COMMITTEE AMENDMENT ADOPTED
March 21, 2017
S. 428
S. Printed 3/21/17--S.
Read the first time February 16, 2017.
TO AMEND SECTION 12-6-2295(A) OF THE 1976 CODE, RELATING TO ITEMS INCLUDED AND EXCLUDED FROM TERMS "SALES" AND "GROSS RECEIPTS", TO PROVIDE THAT RECEIPTS FROM THE PROVISION OF DIRECT BROADCAST SATELLITE SERVICE ARE ATTRIBUTABLE TO THIS STATE IN PRO RATA PROPORTION OF THE COSTS OF PERFORMING THE SERVICE.
Amend Title To Conform
Whereas, the provision of direct broadcast satellite service is a national business that produces income from activities undertaken both within and outside of this State; and
Whereas, South Carolina law and the Constitution of the United States require that the income direct broadcast satellite service providers be fairly apportioned in relation to the benefits and advantages provided by each State; and
Whereas, fair apportionment of business income, ease of income taxation compliance, and the predictability of income taxation promote commerce within this State; and
Whereas, the Department of Revenue has apportioned the income of direct broadcast satellite service providers for income taxation purposes based upon the location of its customers, in a manner contrary to the General Assembly's intent and existing law. Now, therefore,
Be it enacted by the General Assembly of the State of South Carolina:
SECTION 1. Section 12-6-2295(A) of the 1976 Code is amended to read:
"(A) The terms 'sales' as used in Section 12-6-2280 and 'gross receipts' as used in Section 12-6-2290 include, but are not limited to, the following items if they have not been separately allocated:
(1) receipts from the sale or rental of property maintained for sale or rental to customers in the ordinary course of the taxpayer's trade or business including inventory;
(2) receipts from the sale of accounts receivable acquired in the ordinary course of trade or business for services rendered or from the sale or rental of property maintained for sale or rental to customers in the ordinary course of the taxpayer's trade or business if the accounts receivable were created by the taxpayer or a related party. For purposes of this item, a related person includes a person that bears a relationship to the taxpayer as described in Section 267 of the Internal Revenue Code;
(3) receipts from the use of intangible property in this State including, but not limited to, royalties from patents, copyrights, trademarks, and trade names;
(4) net gain from the sale of property used in the trade or business. For purposes of this subsection, property used in the trade or business means property subject to the allowance for depreciation, real property used in the trade or business, and intangible property used in the trade or business which is:
(a) not property of a kind that properly would be includible in inventory of the business if on hand at the close of the taxable year; or
(b) held by the business primarily for sale to customers in the ordinary course of the trade or business;
(5) receipts from services if the entire income-producing activity is within this State. If the income-producing activity is performed partly within and partly without this State, sales are attributable to this State to the extent the income-producing activity is performed within this State;
(6) receipts from the sale of intangible property which are unable to be attributed to any particular state or states are excluded from the numerator and denominator of the factor.;
(7) receipts from the provision of direct broadcast satellite service that are attributable to this State in pro rata proportion of the costs of performing the service, including the costs of acquiring programming distribution rights and constructing and maintaining distribution infrastructure, that the service provider incurs within this State. As used in this subsection, the term 'direct broadcast satellite service' means the distribution or broadcasting of programming or services by satellite directly to the subscriber's premises without the use of ground receiving or distribution equipment, except at the subscriber's premises or in the uplink process to the satellite."
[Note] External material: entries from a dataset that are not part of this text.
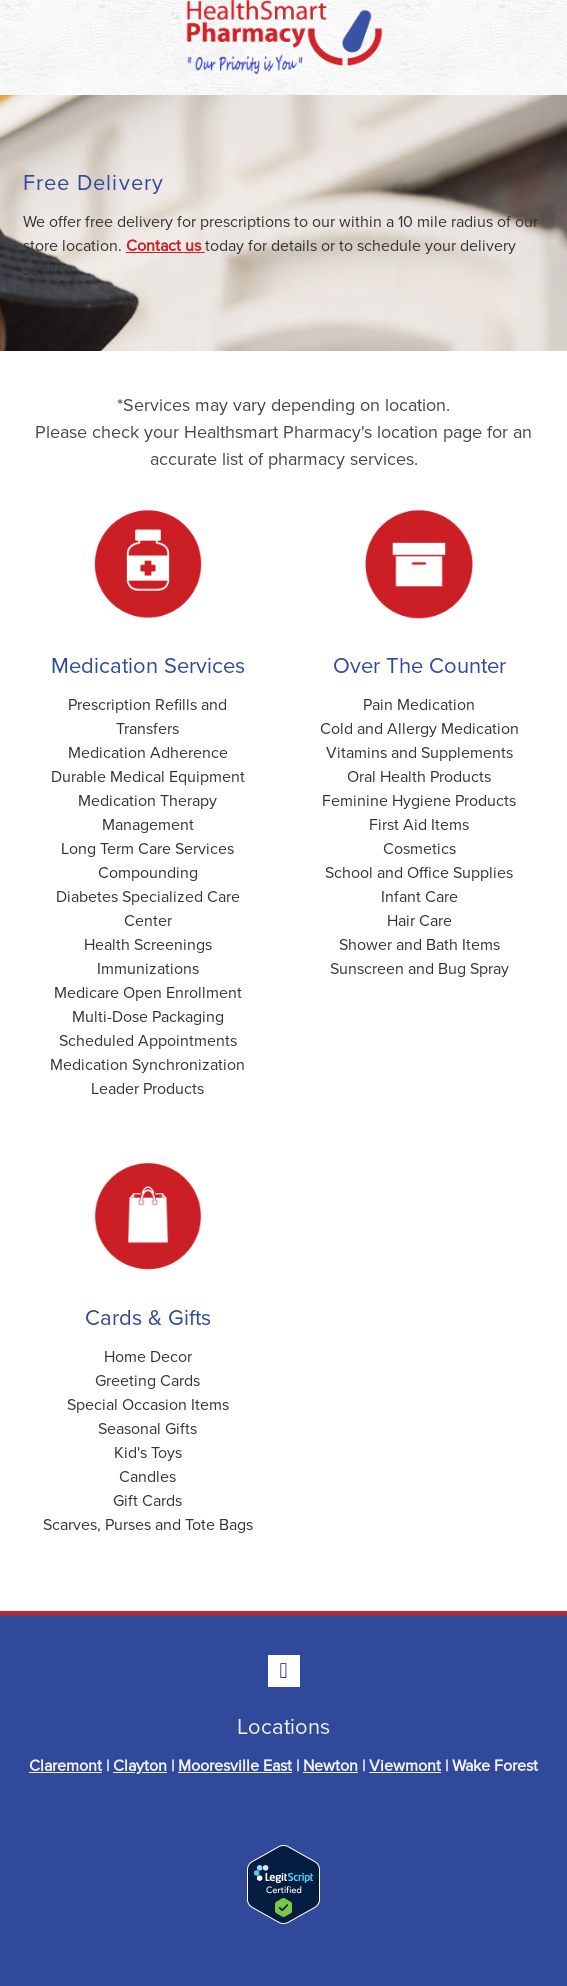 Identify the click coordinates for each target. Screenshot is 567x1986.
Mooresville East (235, 1765)
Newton (330, 1765)
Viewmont (405, 1765)
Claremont (65, 1765)
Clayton (140, 1765)
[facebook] (284, 1671)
SECTION 2. Section 12-14-60(G) of the 1976 Code is amended to read:
"(G) The credit allowed by this section for investments made after June 30, 1998, is limited to no more than five million dollars annually for an entity subject to the license tax as provided in Section 12-20-100."
SECTION 3. This act takes effect upon approval by the Governor and applies to all open tax periods excluding assessments under judicial review as of the date of the Governor's approval.